→ EXERCISE DESCRIPTION
Could you repeat, word for word, every line from the one containing "exemplifying" through the final line of the records below, and nothing else?

PROVIDED INFORMATION: Begin

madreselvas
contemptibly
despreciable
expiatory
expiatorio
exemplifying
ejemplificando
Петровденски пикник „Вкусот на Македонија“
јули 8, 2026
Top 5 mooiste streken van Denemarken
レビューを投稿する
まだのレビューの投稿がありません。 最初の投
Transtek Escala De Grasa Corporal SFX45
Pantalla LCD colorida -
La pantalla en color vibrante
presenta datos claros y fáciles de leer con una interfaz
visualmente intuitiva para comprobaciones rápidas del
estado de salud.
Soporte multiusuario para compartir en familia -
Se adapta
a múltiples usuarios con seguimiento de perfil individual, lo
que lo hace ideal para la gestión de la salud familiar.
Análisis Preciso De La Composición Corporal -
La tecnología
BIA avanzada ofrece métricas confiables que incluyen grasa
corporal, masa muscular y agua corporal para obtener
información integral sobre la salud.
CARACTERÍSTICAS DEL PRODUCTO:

PROVIDED INFORMATION: End

→ WRITTEN REPLY
exemplifying
ejemplificando
Петровденски пикник „Вкусот на Македонија“
јули 8, 2026
Top 5 mooiste streken van Denemarken
レビューを投稿する
まだのレビューの投稿がありません。 最初の投
Transtek Escala De Grasa Corporal SFX45
Pantalla LCD colorida -
La pantalla en color vibrante
presenta datos claros y fáciles de leer con una interfaz
visualmente intuitiva para comprobaciones rápidas del
estado de salud.
Soporte multiusuario para compartir en familia -
Se adapta
a múltiples usuarios con seguimiento de perfil individual, lo
que lo hace ideal para la gestión de la salud familiar.
Análisis Preciso De La Composición Corporal -
La tecnología
BIA avanzada ofrece métricas confiables que incluyen grasa
corporal, masa muscular y agua corporal para obtener
información integral sobre la salud.
CARACTERÍSTICAS DEL PRODUCTO:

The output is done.